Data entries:
########

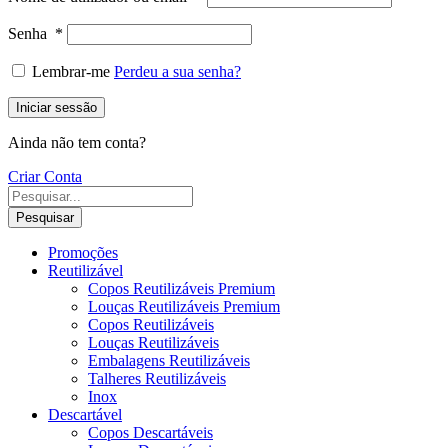
Senha
*
Lembrar-me
Perdeu a sua senha?
Iniciar sessão
Ainda não tem conta?
Criar Conta
Pesquisar
Promoções
Reutilizável
Copos Reutilizáveis Premium
Louças Reutilizáveis Premium
Copos Reutilizáveis
Louças Reutilizáveis
Embalagens Reutilizáveis
Talheres Reutilizáveis
Inox
Descartável
Copos Descartáveis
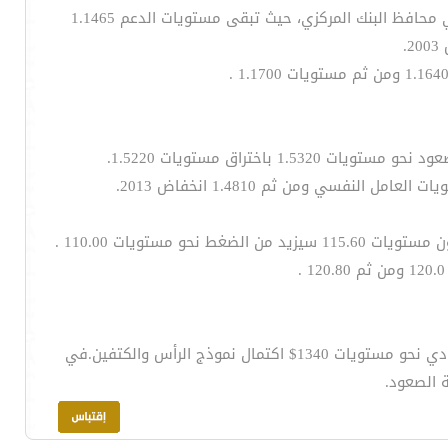
يتداول اليورو مقابل الدولار الأمريكي في الاتجاه الهابط قبيل الاجتماع المرتقب للبنك المركزي الاوروبي وحديث السيد ماريو دراجي محافظ البنك المركزي، حيث تبقى مستويات الدعم 1.1465
باختراق مستويات 1.5220.
واصل الذهب ارتفاعه مقابل الدولار الأمريكي نحو مستويات المقاومة الرئيسية 1300$ واختراق هذه المستويات سيزيد التحيز الصعودي نحو مستويات 1340$ اكتمال نموذج الرأس والكتفين.في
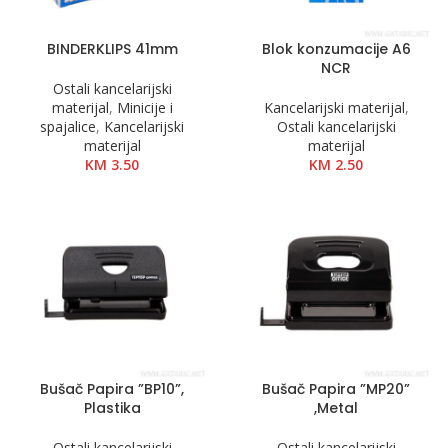
BINDERKLIPS 41mm
Blok konzumacije A6
NCR
Ostali kancelarijski
materijal
,
Minicije i
Kancelarijski materijal
,
spajalice
,
Kancelarijski
Ostali kancelarijski
materijal
materijal
KM
3.50
KM
2.50
Bušač Papira ”BP10”,
Bušač Papira ”MP20”
Plastika
,Metal
Ostali kancelarijski
Ostali kancelarijski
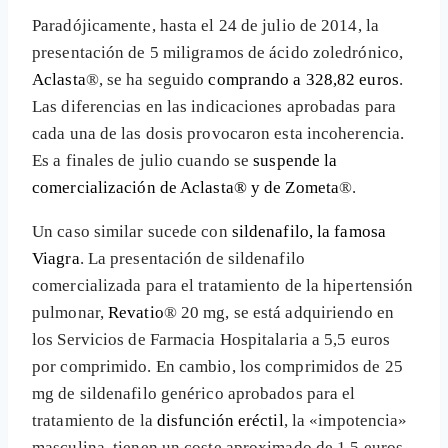
Paradójicamente, hasta el 24 de julio de 2014, la
presentación de 5 miligramos de ácido zoledrónico,
Aclasta
®, se ha seguido
comprando a 328,82 euros
.
Las diferencias en las indicaciones aprobadas para
cada una de las dosis provocaron esta incoherencia.
Es a finales de julio cuando se
suspende la
comercialización de Aclasta® y de Zometa
®.
Un caso similar sucede con
sildenafilo, la famosa
Viagra
. La presentación de sildenafilo
comercializada para el tratamiento de la hipertensión
pulmonar,
Revatio
® 20 mg, se está adquiriendo en
los Servicios de Farmacia Hospitalaria a 5,5 euros
por comprimido. En cambio, los comprimidos de 25
mg de sildenafilo genérico aprobados para el
tratamiento de la
disfunción eréctil
, la «impotencia»
masculina, tienen un coste aproximado de 1,5 euros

########

What you are asked to do — What is needed is an exact copy of every entry, minus the images.

Exercise answer —
Senha
*
Lembrar-me
Perdeu a sua senha?
Iniciar sessão
Ainda não tem conta?
Criar Conta
Pesquisar
Promoções
Reutilizável
Copos Reutilizáveis Premium
Louças Reutilizáveis Premium
Copos Reutilizáveis
Louças Reutilizáveis
Embalagens Reutilizáveis
Talheres Reutilizáveis
Inox
Descartável
Copos Descartáveis
يتداول اليورو مقابل الدولار الأمريكي في الاتجاه الهابط قبيل الاجتماع المرتقب للبنك المركزي الاوروبي وحديث السيد ماريو دراجي محافظ البنك المركزي، حيث تبقى مستويات الدعم 1.1465
باختراق مستويات 1.5220.
واصل الذهب ارتفاعه مقابل الدولار الأمريكي نحو مستويات المقاومة الرئيسية 1300$ واختراق هذه المستويات سيزيد التحيز الصعودي نحو مستويات 1340$ اكتمال نموذج الرأس والكتفين.في
BINDERKLIPS 41mm
Blok konzumacije A6
NCR
Ostali kancelarijski
materijal
,
Minicije i
Kancelarijski materijal
,
spajalice
,
Kancelarijski
Ostali kancelarijski
materijal
materijal
KM
3.50
KM
2.50
Bušač Papira ”BP10”,
Bušač Papira ”MP20”
Plastika
,Metal
Ostali kancelarijski
Ostali kancelarijski
Paradójicamente, hasta el 24 de julio de 2014, la
presentación de 5 miligramos de ácido zoledrónico,
Aclasta
®, se ha seguido
comprando a 328,82 euros
.
Las diferencias en las indicaciones aprobadas para
cada una de las dosis provocaron esta incoherencia.
Es a finales de julio cuando se
suspende la
comercialización de Aclasta® y de Zometa
®.
Un caso similar sucede con
sildenafilo, la famosa
Viagra
. La presentación de sildenafilo
comercializada para el tratamiento de la hipertensión
pulmonar,
Revatio
® 20 mg, se está adquiriendo en
los Servicios de Farmacia Hospitalaria a 5,5 euros
por comprimido. En cambio, los comprimidos de 25
mg de sildenafilo genérico aprobados para el
tratamiento de la
disfunción eréctil
, la «impotencia»
masculina, tienen un coste aproximado de 1,5 euros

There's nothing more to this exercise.